Home Creative ‘Context’ Returns As Fotopedia And Jetsetter Target The Retina

‘Context’ Returns As Fotopedia And Jetsetter Target The Retina

SHARE:

fotopediaYour retina is starting to make demands.

As the display of your favorite device amps up its pixels per inch – such as Apple’s retina display for its iOS product line – so too are the visual requirements for content providers. And that means higher expectations and resolution for ads. This focus on content and context may seem counter to the digital audience buying and selling business. Yet, Fotopedia founder Jean-Marie Hullot knows that certain audiences like his company’s stuff.

Hullot’s original idea for Fotopedia was a Wikipedia for photos, but he knew there must be a revenue model beyond an annual campaign drive by a founder. Paris-based Hullot tells AdExchanger, “We were already building Fotopedia in 2010 and then came the iPad. We had millions of great pictures, but we didn’t have the right package so that people could enjoy it. With the iPad, I said ‘OK, we have our consumer story.'” -and the iOS version of Fotopedia was born, which today includes 12 million users and 200 million page views a month according to the company.

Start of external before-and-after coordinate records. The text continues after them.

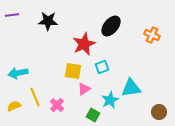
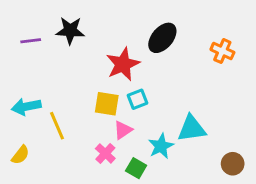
purple line: (12, 15) -> (31, 41), moved
cyan square: (102, 67) -> (138, 99), moved
yellow line: (35, 97) -> (57, 126), moved
pink cross: (57, 105) -> (105, 153), moved
yellow semicircle: (14, 106) -> (20, 155), turned 152

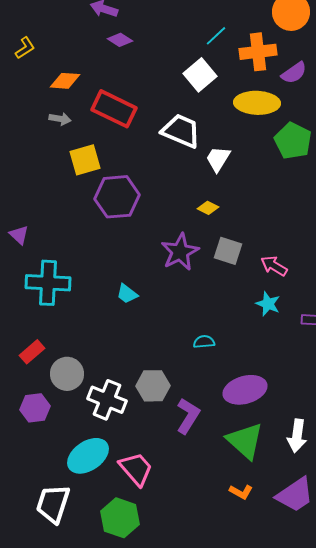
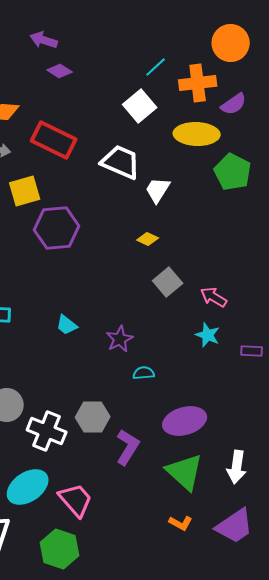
gray square: (228, 251) -> (168, 282), turned 32
purple star: (180, 252) -> (120, 339), moved, size x0.7

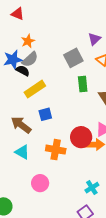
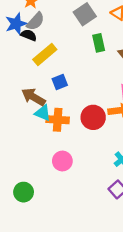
red circle: (81, 137) -> (93, 117), moved
orange cross: (56, 150) -> (58, 120), moved
cyan triangle: (22, 152) -> (43, 113), moved

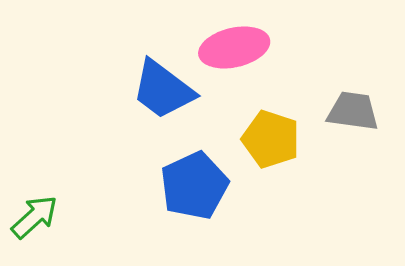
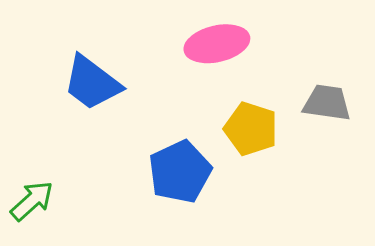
blue trapezoid: (163, 90) -> (92, 83), moved

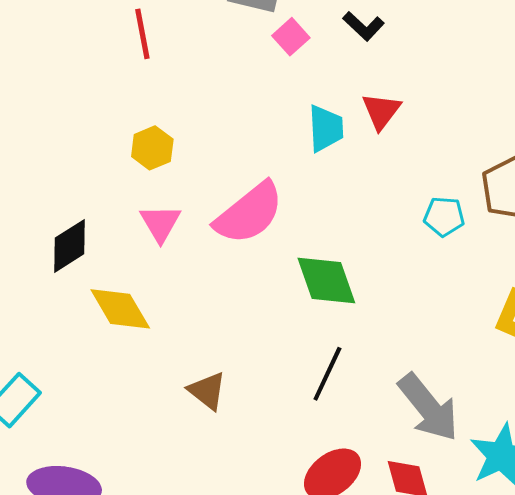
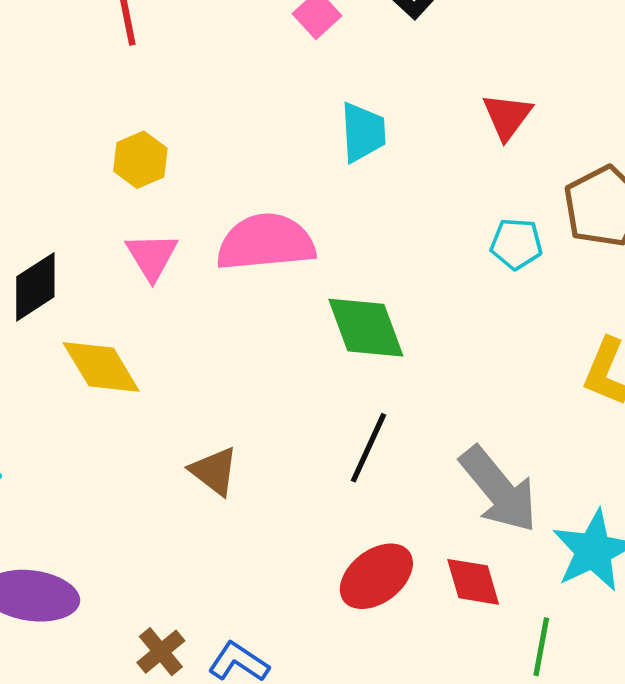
red triangle: (381, 111) -> (507, 116), moved
pink semicircle: (249, 213) -> (266, 242), turned -146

Hullot, who served as NeXT CTO and Apple Apps CTO under Steve Jobs for five years until breaking out on his own in 2006, says the advertising component (see examples) of his high rez entertainment business emphasizes the content as a proxy for audience, “We do targeting based on what people are looking at. And, we try to avoid having any advertising that is irrelevant to what users are currently reading. The difference on mobile is that you don’t have the attention of people for a long time. What we have decided to do is grab the user’s attention and get the ‘wow’ effect where the advertising is very relevant to what they saw before. In the best situation we can get above 10% CTR for some of the ads.”

Maud Pasturaud, senior manager of customer acquisition at travel site Jetsetter, a Fotopedia client, says that the ‘immersive experience’ that her company’s iPad app offers is a good fit for Jetsetter marketing objectives and she looks for the same thing with advertising partners. Pasturaud told AdExchanger via email, “Like Jetsetter, Fotopedia is obsessed about providing an amazing user experience focused on photography. We’ve built every Jetsetter product around beautiful imagery. We know it is the key to inspiring our members.”

Clearly, Jetsetter and Fotopedia are banking on higher quality creative as a key to inspiring success with certain audiences, but Fotopedia’s Hullot also sees part of his company’s advantage in having the picture archive that travel agency and tourism bureau clients do not.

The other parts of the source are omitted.